Fakat onu yalanladılar. Bu nedenle onları şiddetli bir sarsıntı yakaladı ve yurtlarında dizüstü çöke kaldılar.
Fakat onu yalanladılar; bu yüzden, kendilerini bir sarsıntı yakalayıverdi ve yurtlarında dizüstü çöküverdiler.
(Kavmi) onu yalanlamıştı. Kendilerini (korkunç) bir sarsıntı yakalamıştı ve yurtlarında diz üstü çökmüşlerdi.*
Onu yalanladılar, nihayet kendilerini bir deprem yakaladı ve evlerinde diz üstü çöküp kaldılar.
Fakat onu yalanladılar. Bu nedenle onları şiddetli bir sarsıntı yakaladı ve yurtlarında dizüstü çöke kaldılar.
Ama onlar Şuayb'a yalancı, dediler. Bunun üzerine onları, bir yer sarsıntısı yakaladı da yurtlarında dize geldiler.
Yine de Onu yalanladılar. Sonunda, zorlu bir sarsıntı onları yakaladı ve kendi ülkelerinde diz üstü çöküp kaldılar.

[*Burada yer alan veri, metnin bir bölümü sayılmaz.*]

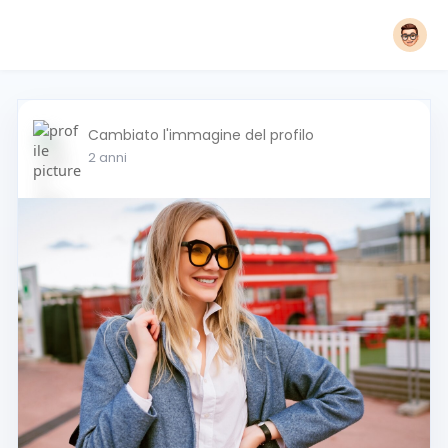
Cambiato l'immagine del profilo
2 anni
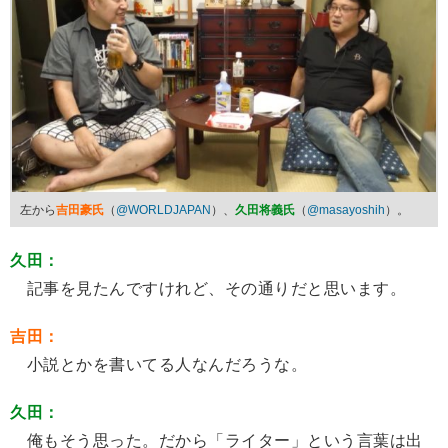
左から
吉田豪氏
（
@WORLDJAPAN
）、
久田将義氏
（
@masayoshih
）。
久田：
記事を見たんですけれど、その通りだと思います。
吉田：
小説とかを書いてる人なんだろうな。
久田：
俺もそう思った。だから「ライター」という言葉は出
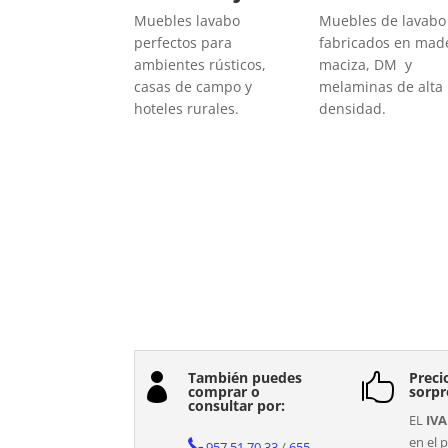
Muebles lavabo
Muebles de lavabo
perfectos para
fabricados en mad
ambientes rústicos,
maciza, DM y
casas de campo y
melaminas de alta
hoteles rurales.
densidad.
También puedes
Preci


comprar o
sorpr
consultar por:
EL
IVA
en el p
957 51 70 33
/
655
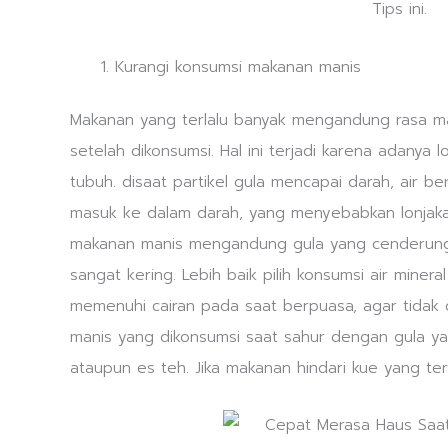
Kurangi konsumsi makanan manis
Makanan yang terlalu banyak mengandung rasa m
setelah dikonsumsi. Hal ini terjadi karena adanya 
tubuh. disaat partikel gula mencapai darah, air be
masuk ke dalam darah, yang menyebabkan lonjaka
makanan manis mengandung gula yang cenderun
sangat kering. Lebih baik pilih konsumsi air miner
memenuhi cairan pada saat berpuasa, agar tidak 
manis yang dikonsumsi saat sahur dengan gula yan
ataupun es teh. Jika makanan hindari kue yang terl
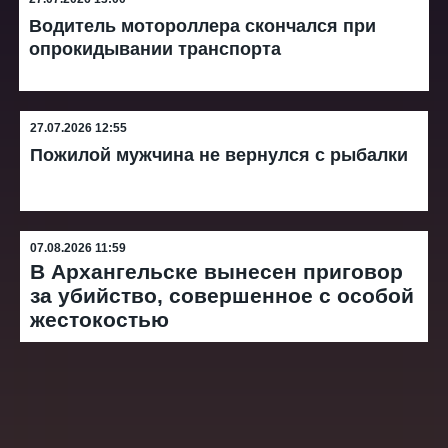
Водитель мотороллера скончался при
опрокидывании транспорта
27.07.2026 12:55
Пожилой мужчина не вернулся с рыбалки
07.08.2026 11:59
В Архангельске вынесен приговор
за убийство, совершенное с особой
жестокостью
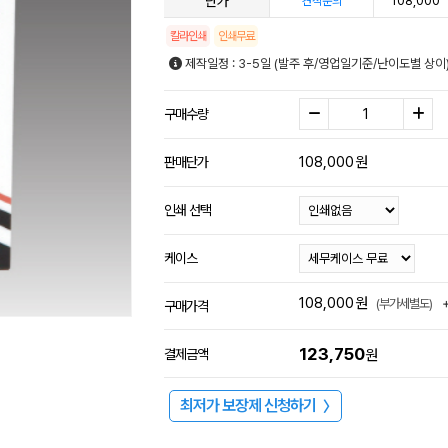
단가
108,000
견적문의
칼라인쇄
인쇄무료
제작일정 : 3-5일 (발주 후/영업일기준/난이도별 상이
구매수량
108,000
원
판매단가
인쇄 선택
케이스
108,000
원
(부가세별도)
구매가격
123,750
결제금액
원
최저가 보장제 신청하기
〉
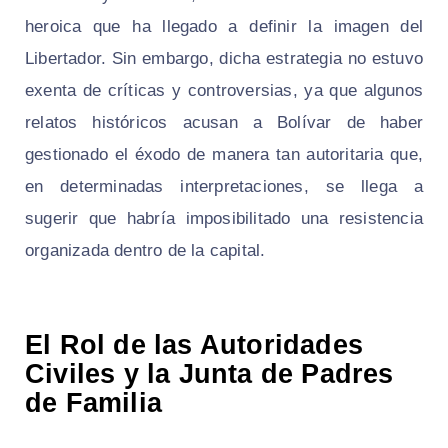
heroica que ha llegado a definir la imagen del
Libertador. Sin embargo, dicha estrategia no estuvo
exenta de críticas y controversias, ya que algunos
relatos históricos acusan a Bolívar de haber
gestionado el éxodo de manera tan autoritaria que,
en determinadas interpretaciones, se llega a
sugerir que habría imposibilitado una resistencia
organizada dentro de la capital.
El Rol de las Autoridades
Civiles y la Junta de Padres
de Familia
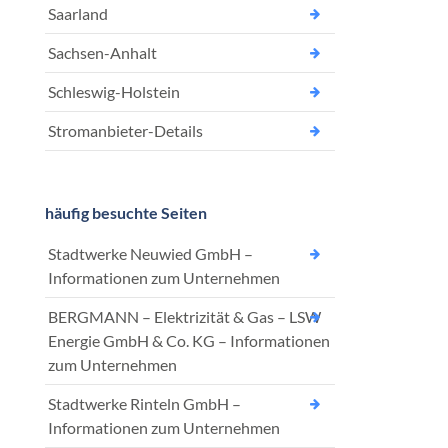
Saarland
Sachsen-Anhalt
Schleswig-Holstein
Stromanbieter-Details
häufig besuchte Seiten
Stadtwerke Neuwied GmbH –
Informationen zum Unternehmen
BERGMANN – Elektrizität & Gas – LSW
Energie GmbH & Co. KG – Informationen
zum Unternehmen
Stadtwerke Rinteln GmbH –
Informationen zum Unternehmen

Ne var ki onu yalanladılar; derken şiddetli bir sarsıntı onları ansızın yakalayıverdi ve kendi yurtlarında cansız donakaldılar.
Onu hemen yalanladılar. Bunun üzerine kendilerini o korkunç sarsıntı/korkunç titreşim yakaladı da öz yurtlarında diz üstü çömelenler haline geldiler.
Ancak onu yalanladılar; bunun üzerine onları amansız bir sarsıntı yakalayıverdi, böylelikle kendi yurtlarında diz üstü çökmüş olarak sabahladılar.
Buna karşı onu yalanladılar. Derken, onları o sarsıntı tutuverdi de yurtlarında dizleri üstü çöke kaldılar.
Fakat, halkı o'nu yalanladı. Bu yüzden bir yer sarsıntısına maruz kaldılar ve yurtlarında cansız bir şekilde yere serildiler.
Kavmi, onu yalanladı. Bunun üzerine kendilerini o malum sarsıntı yakaladı da yurtlarında diz üstü çökekaldılar.
Buna karşı onu tekzib ettiler, derken onları o recfe tutuverdi de yurdlarında dizleri üstü çöke kaldılar
Onu yalanladılar, bu yüzden onları (o müthiş) deprem yakaladı, yurtlarında diz üstü çöküp kaldılar.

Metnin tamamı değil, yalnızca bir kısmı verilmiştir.